For the first time, researchers recorded pain-related data from inside the brain of an individual with post-amputation phantom limb pain. A long sought-after goal has been to understand how pain is represented by brain activity and how to modulate that activity to relieve suffering from chronic pain.
The researchers collected data from the patient with phantom limb pain and three patients with post-stroke pain. Data collection was done from the participants’ homes and analyzed using machine learning tools to identify an area of the brain associated with chronic pain and objective biomarkers.
The findings, which represent a first step towards developing novel methods for tracking and treating chronic pain, were funded by the National Institutes of Health (NIH) Brain Research Through Advancing Innovative Neurotechnologies (BRAIN) Initiative and the Helping to End Addiction Long-term Initiative (HEAL Initiative).
“This is a great example of how tools for measuring brain activity originating from the BRAIN Initiative have been applied to the significant public health problem of relieving persistent, severe chronic pain,” said Walter Koroshetz, MD, director of the National Institute of Neurological Disorders and Stroke, part of NIH. “We are hopeful that building from these preliminary findings could lead to effective, non-addictive pain treatments.”
Neuropathic pain most commonly occurs due to injury to the nerves in our bodies, but for the individuals in the study, their pain is thought to originate from the brain itself, which doesn’t respond well to current treatments.
“When you think about it, pain is one of the most fundamental experiences an organism can have,” said Prasad Shirvalkar, MD, PhD, associate professor of anesthesia and neurological surgery at the University of California, San Francisco, and lead author of the study. “Despite this, there is still so much we don’t understand about how pain works. By developing better tools to study and potentially affect pain responses in the brain, we hope to provide options to people living with chronic pain conditions.”
Traditionally, researchers gather data about chronic pain through self-reports from those living with the condition.

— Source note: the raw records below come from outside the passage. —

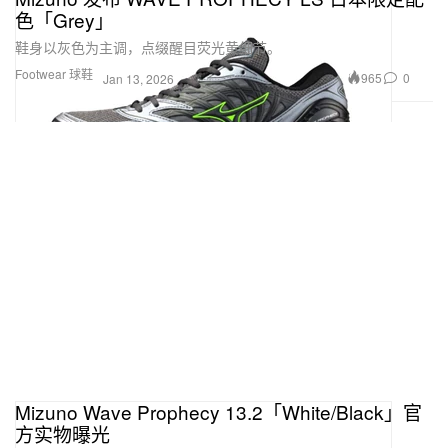
色「Grey」
鞋身以灰色为主调，点缀醒目荧光黄细节。
Footwear 球鞋
965
0
Jan 13, 2026
Mizuno Wave Prophecy 13.2「White/Black」官
方实物曝光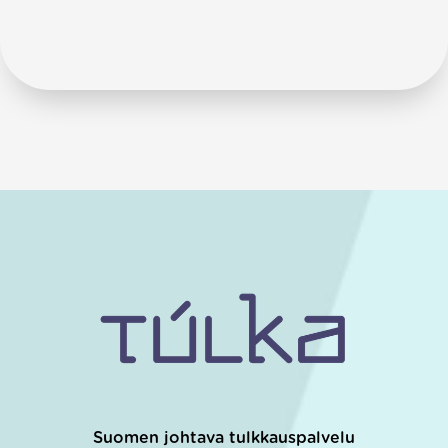
Suomen johtava tulkkauspalvelu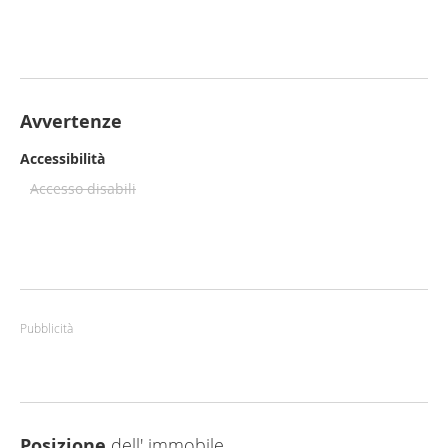
Avvertenze
Accessibilità
Accesso disabili
Pubblicità
Posizione
dell' immobile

This study also looked directly at changes in brain activity in two regions where pain responses are thought to occur—the anterior cingulate cortex (ACC) and the orbitofrontal cortex (OFC)—as participants reported their current levels of chronic pain.
“Functional MRI studies show that the ACC and OFC regions of the brain light up during acute pain experiments. We were interested to see whether these regions also played a role in how the brain processes chronic pain,” said Shirvalkar. “We were most interested in questions like how pain changes over time, and what brain signals might correspond to or predict high levels of chronic pain?”
The participants were surgically implanted with electrodes targeting their ACC and OFC. Several times a day, each participant was asked to answer questions related to how they would rate the pain they were experiencing, including strength, type of pain, and how their level of pain was making them feel emotionally. They would then initiate a brain recording by clicking a remote-control device, which provided a snapshot of the activity in the ACC and OFC at that exact moment. Using machine learning analyses, the research team was able to use activity in the OFC to predict the participants’ chronic pain state.
“The device we implanted into the participants in this study is actually a deep brain stimulation device that has the capability not only to sense and record brain activity, but also to provide electrical stimulation when needed,” said Philip Starr, MD, PhD, professor of neurological surgery and a senior author of the study. “The hope is that by pinpointing the specific brain signals underlying someone’s pain experience, we can program the device to deliver stimulation only when those signals are detected and return the brain’s pain networks to a normal, healthy state.”
In a separate study, the researchers looked at how the ACC and OFC responded to acute pain, which was caused by applying heat to areas of the participants’ bodies. In two of the four patients, brain activity could again predict pain responses, but in this case the ACC appeared to be the region most involved. The research teams say this suggests that the brain processes acute and chronic pain differently, though more studies are needed given that data from only two participants were used in this comparison.
Identifying a pain signature will enable the development of new therapies that can alter brain activity to relieve suffering due to chronic pain. The most immediate benefit may be in informing ongoing studies in HEAL and BRAIN to employ deep brain stimulation to treat chronic pain. Ongoing and future work involving more participants will be key in determining whether different pain conditions share the OFC activity seen in these patients or how the signatures differ among persons with different pain conditions.
Effective and non-addictive treatments for chronic pain conditions is a main goal of NIH HEAL Initiative efforts to find scientific solutions to stem the opioid public health crisis. The findings are a key step to identifying pain-specific biomarkers toward personalizing pain management for individuals, leading to the development of new technologies and advances to better understand brain circuit.
Editor’s note: This story was adapted from materials provided by the National Institutes of Health and the University of California, San Francisco.
The study, “Brain Signatures for Chronic Pain identified in a Small Group,” was published in Nature Neuroscience.